WHAT YOU WILL DO —
In the copy, include every entry exactly but none of the pictures.

** RECORD EXTRACTS follows **

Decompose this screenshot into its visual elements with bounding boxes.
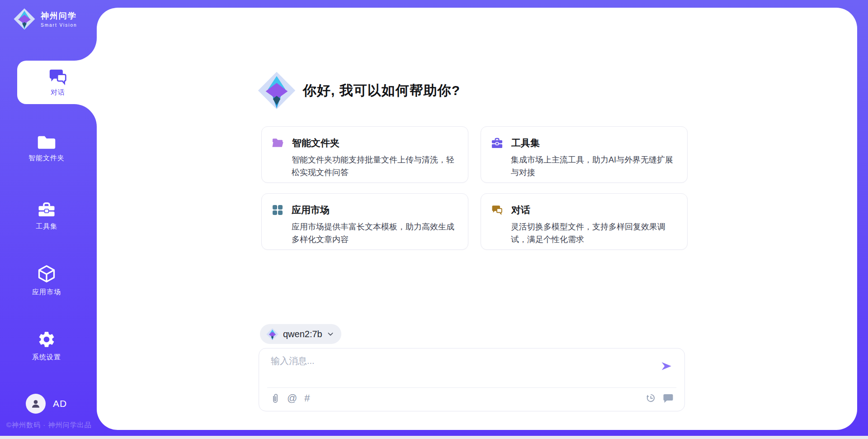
card-description: 应用市场提供丰富长文本模板，助力高效生成多样化文章内容 <box>292 220 456 246</box>
bottom-strip <box>0 436 868 439</box>
person-icon <box>30 398 42 410</box>
greeting-title: 你好, 我可以如何帮助你? <box>303 81 460 100</box>
toolbox-icon <box>37 201 56 218</box>
hashtag-icon[interactable]: # <box>304 393 310 404</box>
sidebar-item-label: 对话 <box>51 88 65 97</box>
cube-icon <box>37 264 57 284</box>
brand-logo: 神州问学 Smart Vision <box>14 8 77 30</box>
model-name: qwen2:7b <box>283 329 322 339</box>
card-toolset[interactable]: 工具集 集成市场上主流工具，助力AI与外界无缝扩展与对接 <box>481 126 688 183</box>
assistant-gem-icon <box>258 72 296 110</box>
model-selector[interactable]: qwen2:7b <box>260 324 341 344</box>
history-icon[interactable] <box>646 393 656 403</box>
card-description: 灵活切换多模型文件，支持多样回复效果调试，满足个性化需求 <box>511 220 675 246</box>
card-title: 应用市场 <box>292 204 330 216</box>
sidebar-item-settings[interactable]: 系统设置 <box>17 330 76 362</box>
feature-cards: 智能文件夹 智能文件夹功能支持批量文件上传与清洗，轻松实现文件问答 工具集 集成… <box>261 126 688 250</box>
card-chat[interactable]: 对话 灵活切换多模型文件，支持多样回复效果调试，满足个性化需求 <box>481 193 688 250</box>
paperclip-icon[interactable] <box>271 393 280 404</box>
card-title: 对话 <box>511 204 530 216</box>
model-gem-icon <box>266 328 278 340</box>
sidebar-item-label: 工具集 <box>36 222 57 231</box>
sidebar-item-chat[interactable]: 对话 <box>17 61 99 104</box>
message-composer: @ # <box>259 348 685 411</box>
chevron-down-icon <box>327 330 334 338</box>
app-window: 神州问学 Smart Vision 对话 智能文件夹 <box>0 0 868 439</box>
card-description: 集成市场上主流工具，助力AI与外界无缝扩展与对接 <box>511 153 675 179</box>
card-description: 智能文件夹功能支持批量文件上传与清洗，轻松实现文件问答 <box>292 153 456 179</box>
chat-icon <box>48 68 68 86</box>
tab-curve-bottom <box>74 104 97 127</box>
brand-subtitle: Smart Vision <box>41 23 77 28</box>
brand-name: 神州问学 <box>41 10 77 21</box>
card-title: 工具集 <box>511 137 540 149</box>
send-icon[interactable] <box>660 360 673 372</box>
folder-open-icon <box>272 138 284 148</box>
sidebar-item-toolset[interactable]: 工具集 <box>17 201 76 231</box>
sidebar-item-app-market[interactable]: 应用市场 <box>17 264 76 296</box>
avatar <box>26 394 46 414</box>
card-title: 智能文件夹 <box>292 137 340 149</box>
sidebar-item-label: 智能文件夹 <box>28 154 65 162</box>
sidebar-item-label: 应用市场 <box>32 288 61 296</box>
user-profile[interactable]: AD <box>26 394 67 414</box>
sidebar-item-smart-folder[interactable]: 智能文件夹 <box>17 134 76 162</box>
greeting: 你好, 我可以如何帮助你? <box>258 72 460 110</box>
brand-gem-icon <box>14 8 35 30</box>
sidebar-item-label: 系统设置 <box>32 353 61 362</box>
user-initials: AD <box>53 398 67 409</box>
sidebar: 神州问学 Smart Vision 对话 智能文件夹 <box>0 0 97 436</box>
chat-bubble-icon[interactable] <box>663 393 674 403</box>
chat-icon <box>491 205 503 215</box>
folder-icon <box>37 134 56 150</box>
gear-icon <box>37 330 56 349</box>
briefcase-icon <box>491 138 503 149</box>
card-smart-folder[interactable]: 智能文件夹 智能文件夹功能支持批量文件上传与清洗，轻松实现文件问答 <box>261 126 468 183</box>
copyright-text: ©神州数码 · 神州问学出品 <box>6 421 97 429</box>
tab-curve-top <box>74 38 97 61</box>
message-input[interactable] <box>271 355 646 383</box>
composer-divider <box>267 387 676 388</box>
grid-cube-icon <box>272 204 283 216</box>
card-app-market[interactable]: 应用市场 应用市场提供丰富长文本模板，助力高效生成多样化文章内容 <box>261 193 468 250</box>
mention-icon[interactable]: @ <box>287 393 297 404</box>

** End of RECORD EXTRACTS **

FINAL ANSWER —
Decompose this screenshot into its visual elements with bounding boxes.
card-description: 应用市场提供丰富长文本模板，助力高效生成多样化文章内容 <box>292 220 456 246</box>
bottom-strip <box>0 436 868 439</box>
person-icon <box>30 398 42 410</box>
greeting-title: 你好, 我可以如何帮助你? <box>303 81 460 100</box>
toolbox-icon <box>37 201 56 218</box>
hashtag-icon[interactable]: # <box>304 393 310 404</box>
sidebar-item-label: 对话 <box>51 88 65 97</box>
cube-icon <box>37 264 57 284</box>
brand-logo: 神州问学 Smart Vision <box>14 8 77 30</box>
model-name: qwen2:7b <box>283 329 322 339</box>
card-toolset[interactable]: 工具集 集成市场上主流工具，助力AI与外界无缝扩展与对接 <box>481 126 688 183</box>
assistant-gem-icon <box>258 72 296 110</box>
model-selector[interactable]: qwen2:7b <box>260 324 341 344</box>
history-icon[interactable] <box>646 393 656 403</box>
card-description: 灵活切换多模型文件，支持多样回复效果调试，满足个性化需求 <box>511 220 675 246</box>
card-title: 应用市场 <box>292 204 330 216</box>
sidebar-item-settings[interactable]: 系统设置 <box>17 330 76 362</box>
feature-cards: 智能文件夹 智能文件夹功能支持批量文件上传与清洗，轻松实现文件问答 工具集 集成… <box>261 126 688 250</box>
card-chat[interactable]: 对话 灵活切换多模型文件，支持多样回复效果调试，满足个性化需求 <box>481 193 688 250</box>
paperclip-icon[interactable] <box>271 393 280 404</box>
card-title: 对话 <box>511 204 530 216</box>
model-gem-icon <box>266 328 278 340</box>
sidebar-item-label: 工具集 <box>36 222 57 231</box>
sidebar-item-chat[interactable]: 对话 <box>17 61 99 104</box>
message-composer: @ # <box>259 348 685 411</box>
chevron-down-icon <box>327 330 334 338</box>
app-window: 神州问学 Smart Vision 对话 智能文件夹 <box>0 0 868 439</box>
card-description: 集成市场上主流工具，助力AI与外界无缝扩展与对接 <box>511 153 675 179</box>
card-description: 智能文件夹功能支持批量文件上传与清洗，轻松实现文件问答 <box>292 153 456 179</box>
chat-icon <box>48 68 68 86</box>
tab-curve-bottom <box>74 104 97 127</box>
brand-subtitle: Smart Vision <box>41 23 77 28</box>
brand-name: 神州问学 <box>41 10 77 21</box>
card-title: 工具集 <box>511 137 540 149</box>
send-icon[interactable] <box>660 360 673 372</box>
folder-open-icon <box>272 138 284 148</box>
sidebar-item-toolset[interactable]: 工具集 <box>17 201 76 231</box>
sidebar-item-app-market[interactable]: 应用市场 <box>17 264 76 296</box>
avatar <box>26 394 46 414</box>
card-title: 智能文件夹 <box>292 137 340 149</box>
sidebar-item-label: 智能文件夹 <box>28 154 65 162</box>
sidebar-item-label: 应用市场 <box>32 288 61 296</box>
user-profile[interactable]: AD <box>26 394 67 414</box>
sidebar-item-smart-folder[interactable]: 智能文件夹 <box>17 134 76 162</box>
greeting: 你好, 我可以如何帮助你? <box>258 72 460 110</box>
brand-gem-icon <box>14 8 35 30</box>
sidebar-item-label: 系统设置 <box>32 353 61 362</box>
user-initials: AD <box>53 398 67 409</box>
sidebar: 神州问学 Smart Vision 对话 智能文件夹 <box>0 0 97 436</box>
chat-bubble-icon[interactable] <box>663 393 674 403</box>
chat-icon <box>491 205 503 215</box>
folder-icon <box>37 134 56 150</box>
gear-icon <box>37 330 56 349</box>
briefcase-icon <box>491 138 503 149</box>
card-smart-folder[interactable]: 智能文件夹 智能文件夹功能支持批量文件上传与清洗，轻松实现文件问答 <box>261 126 468 183</box>
copyright-text: ©神州数码 · 神州问学出品 <box>6 421 97 429</box>
tab-curve-top <box>74 38 97 61</box>
message-input[interactable] <box>271 355 646 383</box>
composer-divider <box>267 387 676 388</box>
grid-cube-icon <box>272 204 283 216</box>
card-app-market[interactable]: 应用市场 应用市场提供丰富长文本模板，助力高效生成多样化文章内容 <box>261 193 468 250</box>
mention-icon[interactable]: @ <box>287 393 297 404</box>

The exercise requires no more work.